(Page-level text extractions)
[Start of section]

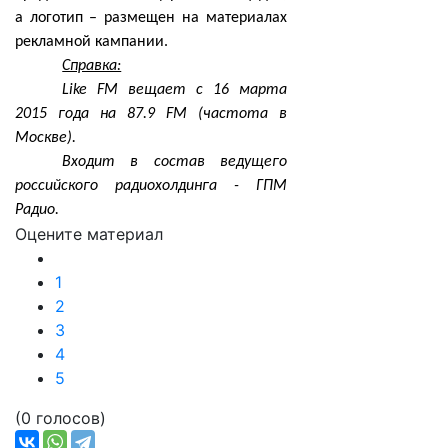
а логотип – размещен на материалах
рекламной кампании.
Справка:
Like FM вещает с 16 марта
2015 года на 87.9 FM (частота в
Москве).
Входит в состав ведущего
российского радиохолдинга - ГПМ
Радио.
Оцените материал
1
2
3
4
5
(0 голосов)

[End of section]

TASK DIRECTIONS — Output the entries above exactly. Drop the pictures.

THE COMPLETED TASK —
а логотип – размещен на материалах
рекламной кампании.
Справка:
Like FM вещает с 16 марта
2015 года на 87.9 FM (частота в
Москве).
Входит в состав ведущего
российского радиохолдинга - ГПМ
Радио.
Оцените материал
1
2
3
4
5
(0 голосов)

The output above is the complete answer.